How to Use These Tasks

These tasks build one small analyzer incrementally. Each task states a goal, a self-check (how to know you're done), and a hint (folded). Solutions are given sparsely — only where a concrete answer prevents going down the wrong path; elsewhere the self-check is the answer.

  • Pick any language. The examples assume you have a parser producing an AST with source spans (line, column range) on every node.
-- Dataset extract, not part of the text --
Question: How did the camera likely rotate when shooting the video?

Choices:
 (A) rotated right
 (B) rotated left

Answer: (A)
If you don't, fake the AST as nested dicts/records — the semantics is what matters, not the parser.
  • Work in order within a tier; later tasks reuse earlier code (the symbol table, the diagnostics list, the ErrorType sentinel).
  • After each tier, run the self-assessment checklist at the end.
  • "Diagnostics" throughout means a structured record {severity, message, span, notes[]} collected into a list — never throw on the first error.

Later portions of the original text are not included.